(Bounding box prediction data)
- - - - - - -

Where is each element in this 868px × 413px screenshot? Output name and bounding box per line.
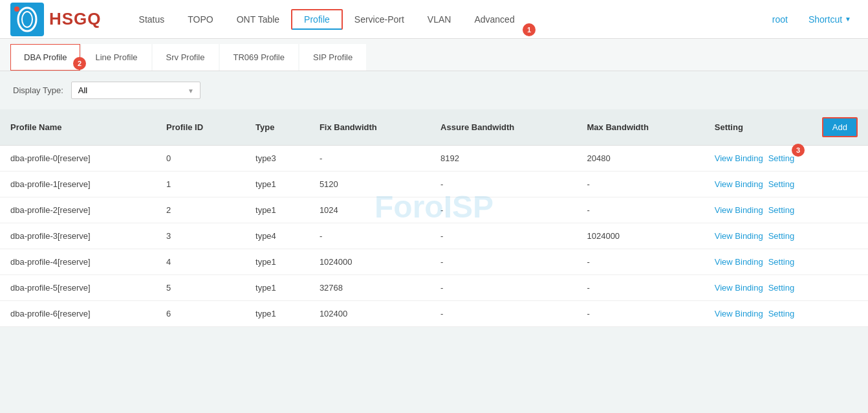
view-binding-link[interactable]: View Binding [715,205,763,215]
nav-right: root Shortcut ▼ [761,3,858,36]
nav-item-advanced[interactable]: Advanced [462,3,526,36]
subtab-dba-profile[interactable]: DBA Profile [10,44,80,71]
logo-icon [10,3,44,36]
cell-assure-bw: - [430,172,576,197]
cell-assure-bw: - [430,197,576,223]
cell-type: type1 [245,249,309,275]
table-row: dba-profile-4[reserve]4type11024000--Vie… [0,249,868,275]
cell-profile-name: dba-profile-5[reserve] [0,275,156,301]
cell-profile-name: dba-profile-1[reserve] [0,172,156,197]
table-row: dba-profile-3[reserve]3type4--1024000Vie… [0,223,868,249]
view-binding-link[interactable]: View Binding [715,153,763,163]
nav-item-status[interactable]: Status [127,3,177,36]
cell-type: type1 [245,301,309,327]
cell-profile-name: dba-profile-4[reserve] [0,249,156,275]
table-row: dba-profile-0[reserve]0type3-819220480Vi… [0,146,868,172]
cell-max-bw: - [576,172,704,197]
cell-profile-name: dba-profile-3[reserve] [0,223,156,249]
cell-profile-id: 0 [156,146,245,172]
filter-area: Display Type: All type1 type3 type4 [0,71,868,109]
setting-link[interactable]: Setting [768,231,794,241]
col-header-add: Add [781,109,868,146]
table-row: dba-profile-5[reserve]5type132768--View … [0,275,868,301]
col-header-max-bandwidth: Max Bandwidth [576,109,704,146]
cell-assure-bw: - [430,249,576,275]
cell-setting-actions: View BindingSetting [704,223,868,249]
cell-fix-bw: 5120 [309,172,430,197]
add-button[interactable]: Add [822,117,858,137]
nav-item-vlan[interactable]: VLAN [416,3,463,36]
cell-setting-actions: View BindingSetting [704,197,868,223]
cell-fix-bw: 1024 [309,197,430,223]
cell-type: type4 [245,223,309,249]
logo-area: HSGQ [10,3,102,36]
table-row: dba-profile-1[reserve]1type15120--View B… [0,172,868,197]
nav-item-ont-table[interactable]: ONT Table [225,3,291,36]
subtabs-bar: DBA Profile Line Profile Srv Profile TR0… [0,39,868,71]
cell-setting-actions: View BindingSetting [704,146,868,172]
nav-item-topo[interactable]: TOPO [176,3,224,36]
cell-profile-name: dba-profile-2[reserve] [0,197,156,223]
cell-fix-bw: 1024000 [309,249,430,275]
display-type-label: Display Type: [13,85,63,95]
cell-setting-actions: View BindingSetting [704,249,868,275]
cell-type: type1 [245,172,309,197]
cell-profile-id: 6 [156,301,245,327]
setting-link[interactable]: Setting [768,257,794,267]
annotation-1: 1 [523,23,536,36]
cell-max-bw: 20480 [576,146,704,172]
subtab-sip-profile[interactable]: SIP Profile [299,44,366,71]
shortcut-button[interactable]: Shortcut ▼ [802,3,858,36]
setting-link[interactable]: Setting [768,205,794,215]
cell-profile-id: 1 [156,172,245,197]
table-row: dba-profile-6[reserve]6type1102400--View… [0,301,868,327]
cell-max-bw: - [576,249,704,275]
cell-assure-bw: 8192 [430,146,576,172]
subtab-line-profile[interactable]: Line Profile [81,44,151,71]
display-type-select-wrapper: All type1 type3 type4 [71,82,201,99]
main-nav: Status TOPO ONT Table Profile Service-Po… [127,3,761,36]
annotation-3: 3 [792,144,805,157]
cell-profile-name: dba-profile-6[reserve] [0,301,156,327]
setting-link[interactable]: Setting [768,283,794,293]
chevron-down-icon: ▼ [845,16,851,23]
subtab-tr069-profile[interactable]: TR069 Profile [220,44,298,71]
setting-link[interactable]: Setting [768,309,794,318]
display-type-select[interactable]: All type1 type3 type4 [71,82,201,99]
nav-item-service-port[interactable]: Service-Port [343,3,416,36]
col-header-setting: Setting [704,109,781,146]
cell-fix-bw: - [309,223,430,249]
cell-fix-bw: - [309,146,430,172]
cell-assure-bw: - [430,223,576,249]
setting-link[interactable]: Setting [768,153,794,163]
cell-profile-id: 5 [156,275,245,301]
annotation-2: 2 [73,57,86,70]
table-container: Profile Name Profile ID Type Fix Bandwid… [0,109,868,327]
svg-point-3 [14,6,19,12]
col-header-fix-bandwidth: Fix Bandwidth [309,109,430,146]
setting-link[interactable]: Setting [768,179,794,189]
cell-setting-actions: View BindingSetting [704,275,868,301]
col-header-profile-id: Profile ID [156,109,245,146]
view-binding-link[interactable]: View Binding [715,309,763,318]
cell-type: type1 [245,197,309,223]
view-binding-link[interactable]: View Binding [715,179,763,189]
view-binding-link[interactable]: View Binding [715,283,763,293]
view-binding-link[interactable]: View Binding [715,231,763,241]
cell-profile-name: dba-profile-0[reserve] [0,146,156,172]
cell-profile-id: 2 [156,197,245,223]
header: HSGQ Status TOPO ONT Table Profile Servi… [0,0,868,39]
subtab-srv-profile[interactable]: Srv Profile [153,44,219,71]
cell-fix-bw: 32768 [309,275,430,301]
user-label: root [761,3,799,36]
nav-item-profile[interactable]: Profile [291,9,343,30]
col-header-assure-bandwidth: Assure Bandwidth [430,109,576,146]
view-binding-link[interactable]: View Binding [715,257,763,267]
shortcut-label: Shortcut [808,14,842,25]
brand-name: HSGQ [49,9,102,29]
cell-type: type3 [245,146,309,172]
col-header-profile-name: Profile Name [0,109,156,146]
cell-type: type1 [245,275,309,301]
cell-assure-bw: - [430,275,576,301]
cell-profile-id: 4 [156,249,245,275]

- - - - - - -

Please output the records exactly, leaving the pictures out.

• Finished exercise:
Where is each element in this 868px × 413px screenshot? Output name and bounding box per line.
view-binding-link[interactable]: View Binding [715,205,763,215]
nav-right: root Shortcut ▼ [761,3,858,36]
nav-item-advanced[interactable]: Advanced [462,3,526,36]
subtab-dba-profile[interactable]: DBA Profile [10,44,80,71]
logo-icon [10,3,44,36]
cell-assure-bw: - [430,172,576,197]
cell-assure-bw: - [430,197,576,223]
cell-type: type1 [245,249,309,275]
table-row: dba-profile-4[reserve]4type11024000--Vie… [0,249,868,275]
cell-profile-name: dba-profile-5[reserve] [0,275,156,301]
cell-profile-name: dba-profile-1[reserve] [0,172,156,197]
table-row: dba-profile-3[reserve]3type4--1024000Vie… [0,223,868,249]
view-binding-link[interactable]: View Binding [715,153,763,163]
nav-item-status[interactable]: Status [127,3,177,36]
cell-type: type1 [245,301,309,327]
cell-profile-name: dba-profile-4[reserve] [0,249,156,275]
table-row: dba-profile-0[reserve]0type3-819220480Vi… [0,146,868,172]
cell-max-bw: - [576,172,704,197]
cell-profile-name: dba-profile-3[reserve] [0,223,156,249]
cell-profile-id: 0 [156,146,245,172]
filter-area: Display Type: All type1 type3 type4 [0,71,868,109]
setting-link[interactable]: Setting [768,231,794,241]
col-header-add: Add [781,109,868,146]
table-row: dba-profile-5[reserve]5type132768--View … [0,275,868,301]
col-header-max-bandwidth: Max Bandwidth [576,109,704,146]
cell-assure-bw: - [430,249,576,275]
cell-setting-actions: View BindingSetting [704,223,868,249]
cell-fix-bw: 5120 [309,172,430,197]
add-button[interactable]: Add [822,117,858,137]
nav-item-vlan[interactable]: VLAN [416,3,463,36]
cell-setting-actions: View BindingSetting [704,197,868,223]
cell-fix-bw: 1024 [309,197,430,223]
cell-type: type4 [245,223,309,249]
logo-area: HSGQ [10,3,102,36]
table-row: dba-profile-1[reserve]1type15120--View B… [0,172,868,197]
nav-item-ont-table[interactable]: ONT Table [225,3,291,36]
subtabs-bar: DBA Profile Line Profile Srv Profile TR0… [0,39,868,71]
cell-setting-actions: View BindingSetting [704,146,868,172]
nav-item-topo[interactable]: TOPO [176,3,224,36]
cell-profile-name: dba-profile-2[reserve] [0,197,156,223]
cell-fix-bw: 1024000 [309,249,430,275]
display-type-label: Display Type: [13,85,63,95]
cell-setting-actions: View BindingSetting [704,249,868,275]
cell-type: type1 [245,172,309,197]
cell-profile-id: 6 [156,301,245,327]
setting-link[interactable]: Setting [768,257,794,267]
annotation-1: 1 [523,23,536,36]
cell-max-bw: 20480 [576,146,704,172]
subtab-sip-profile[interactable]: SIP Profile [299,44,366,71]
shortcut-button[interactable]: Shortcut ▼ [802,3,858,36]
setting-link[interactable]: Setting [768,205,794,215]
cell-profile-id: 1 [156,172,245,197]
table-row: dba-profile-6[reserve]6type1102400--View… [0,301,868,327]
cell-max-bw: - [576,249,704,275]
cell-assure-bw: 8192 [430,146,576,172]
subtab-line-profile[interactable]: Line Profile [81,44,151,71]
display-type-select-wrapper: All type1 type3 type4 [71,82,201,99]
main-nav: Status TOPO ONT Table Profile Service-Po… [127,3,761,36]
annotation-3: 3 [792,144,805,157]
cell-profile-name: dba-profile-6[reserve] [0,301,156,327]
setting-link[interactable]: Setting [768,283,794,293]
chevron-down-icon: ▼ [845,16,851,23]
subtab-tr069-profile[interactable]: TR069 Profile [220,44,298,71]
setting-link[interactable]: Setting [768,309,794,318]
display-type-select[interactable]: All type1 type3 type4 [71,82,201,99]
nav-item-service-port[interactable]: Service-Port [343,3,416,36]
col-header-setting: Setting [704,109,781,146]
cell-fix-bw: - [309,223,430,249]
cell-fix-bw: - [309,146,430,172]
cell-assure-bw: - [430,223,576,249]
setting-link[interactable]: Setting [768,153,794,163]
cell-profile-id: 5 [156,275,245,301]
annotation-2: 2 [73,57,86,70]
table-container: Profile Name Profile ID Type Fix Bandwid… [0,109,868,327]
svg-point-3 [14,6,19,12]
col-header-fix-bandwidth: Fix Bandwidth [309,109,430,146]
setting-link[interactable]: Setting [768,179,794,189]
cell-setting-actions: View BindingSetting [704,275,868,301]
col-header-profile-id: Profile ID [156,109,245,146]
view-binding-link[interactable]: View Binding [715,309,763,318]
cell-type: type1 [245,197,309,223]
view-binding-link[interactable]: View Binding [715,179,763,189]
view-binding-link[interactable]: View Binding [715,283,763,293]
view-binding-link[interactable]: View Binding [715,231,763,241]
cell-profile-name: dba-profile-0[reserve] [0,146,156,172]
cell-profile-id: 2 [156,197,245,223]
header: HSGQ Status TOPO ONT Table Profile Servi… [0,0,868,39]
subtab-srv-profile[interactable]: Srv Profile [153,44,219,71]
cell-fix-bw: 32768 [309,275,430,301]
user-label: root [761,3,799,36]
nav-item-profile[interactable]: Profile [291,9,343,30]
col-header-assure-bandwidth: Assure Bandwidth [430,109,576,146]
view-binding-link[interactable]: View Binding [715,257,763,267]
shortcut-label: Shortcut [808,14,842,25]
brand-name: HSGQ [49,9,102,29]
cell-type: type3 [245,146,309,172]
col-header-profile-name: Profile Name [0,109,156,146]
cell-type: type1 [245,275,309,301]
cell-assure-bw: - [430,275,576,301]
cell-profile-id: 4 [156,249,245,275]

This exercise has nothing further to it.